Wayne is a member of the Lower Kootenay Band, a First Nation of 235 people, half of whom live on a reserve near Creston, B.C.
In 2009, the band was paid $125,000 by the taxpayers of the Regional District of Central Kootenay for the use of a road that crosses the reserve. Flush with cash, the five-member band council secretly voted to pay themselves each a $5,000 bonus.
Two years went by before Wayne Louie discovered the payout. Unable to simply stand idly by, Wayne took the council to court to get the money back.
For years, he pushed his case forward. As it wound its way through the court system, Wayne relied on his nephew Rob for legal help, his brother Robert to chip in for filing fees, and Access Pro Bono, a non-profit law society, to help him argue his case.
While Wayne packed a sandwich and took a 15-hour bus ride from Creston to the Vancouver courthouse, the Lower Kootenay chief flew into town and ate out on his band’s dime.
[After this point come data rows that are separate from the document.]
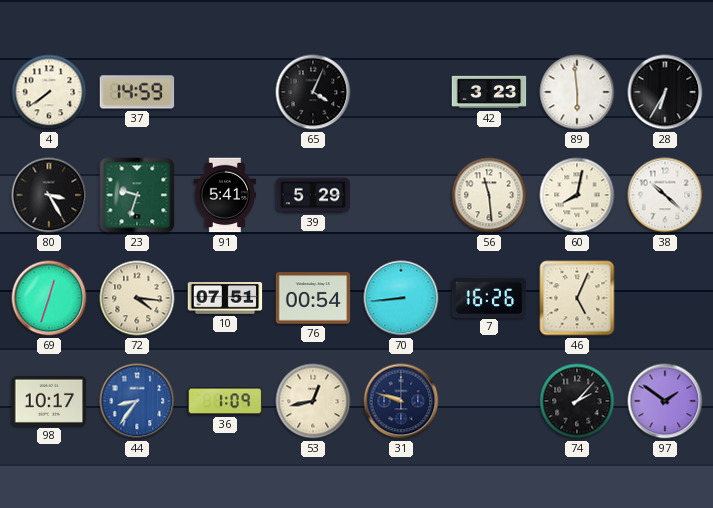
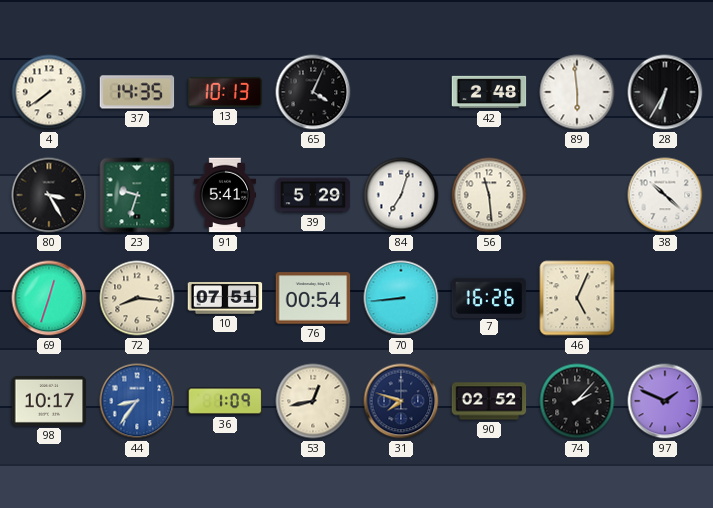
37: 14:59 -> 14:35
13: none -> 10:13
42: 3:23 -> 2:48
84: none -> 7:03
60: 8:02 -> none
72: 4:16 -> 8:16
31: 9:48 -> 7:48
90: none -> 02:52
97: 1:51 -> 1:49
There was nothing to gain personally for Wayne; he fought for his friends and neighbours to stop his politicians from benefitting based solely on their elected positions. He did it because he felt it was the right thing to do.
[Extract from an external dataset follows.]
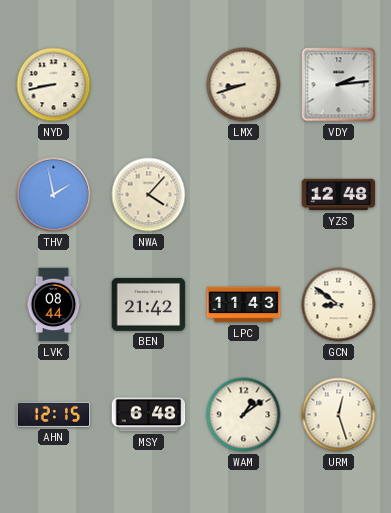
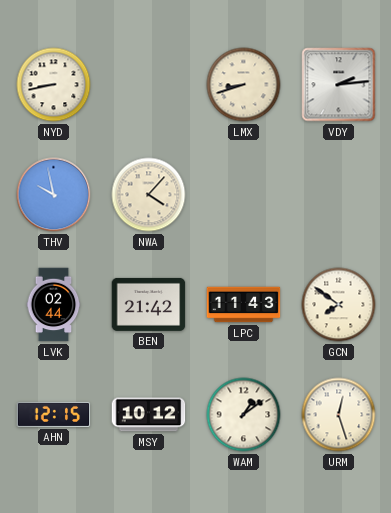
THV: 1:58 -> 9:58
YZS: 12:48 -> none
LVK: 08:44 -> 02:44
GCN: 8:51 -> 7:51
MSY: 6:48 -> 10:12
Earlier this month, the B.C. Court of Appeal sided with Wayne Louie. In a landmark ruling, the court found the chief and four councilors had breached their duty to the band and ordered them to repay the money.
“This was a breach of fiduciary duty, even in the context of a relatively informal and custom-based governance structure,” wrote Justice Mary Newbury in her decision. “In my view, such a structure should not deprive members of the Band of the protection of the fiduciary principle. They were entitled to hold the defendants to the high standard to which other fiduciaries are held in this country.”
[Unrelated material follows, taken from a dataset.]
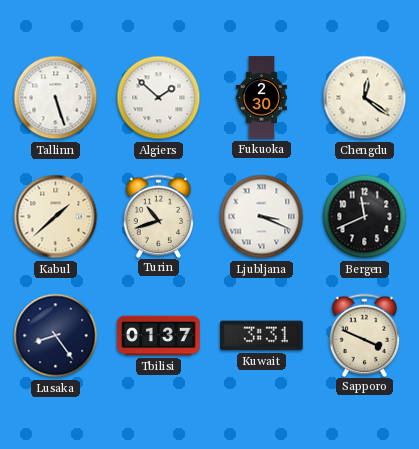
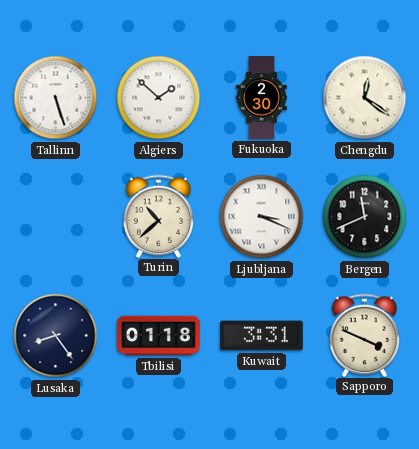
Kabul: 1:38 -> none
Turin: 10:42 -> 10:38
Tbilisi: 01:37 -> 01:18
In other words, First Nation band councils should create the same rules and safeguards as other governments across Canada, a point echoed in a Mandell Pinder legal analysis of the decision: “Councils should develop financial administration and conflict of interest policies. Implementing bylaws or laws and policies to provide accountability and transparency in financial management is essential to good governance.”
The lack of accountability on many reserves is why the Canadian Taxpayers Federation worked with grassroots band members to push for the new First Nations Financial Transparency Act (FNFTA). Among other things, the law requires chiefs and councillors to disclose their pay publicly. While it has already had a positive impact on many reserves, sadly, Liberal leader Justin Trudeau has promised to scrap the law; a move designed to appease chiefs who oppose disclosure.
Already, the FNFTA is opening up band decisions to the grassroots. When Kwikwetlem First Nation Chief Ron Giesbrecht took home $914,249 tax-free in 2013-14, it was the FNFTA that revealed the massive payout. As Kwikwetlem’s Marvin Joe told the National Post, “If it wasn’t for this new transparency act, I don’t think we ever would have known.” Similarly, the new law exposed how four council members from the Shuswap First Nation had shared $4.1 million over four years to govern a band of 267 people.
Instead of scrapping the FNFTA, the federal government should entrench the court’s ruling and expand the law to require bands to pass conflict of interest and fiduciary responsibility rules. The government could also require bands to hand over even more financial information to the grassroots, especially around band-owned businesses and wages for chiefs sitting on regional bodies.
There are thousands of ethical people living and working on reserves across Canada, people like Wayne Louie. They deserve our support and admiration – and laws that ensure a select few aren’t taking more than their fair share.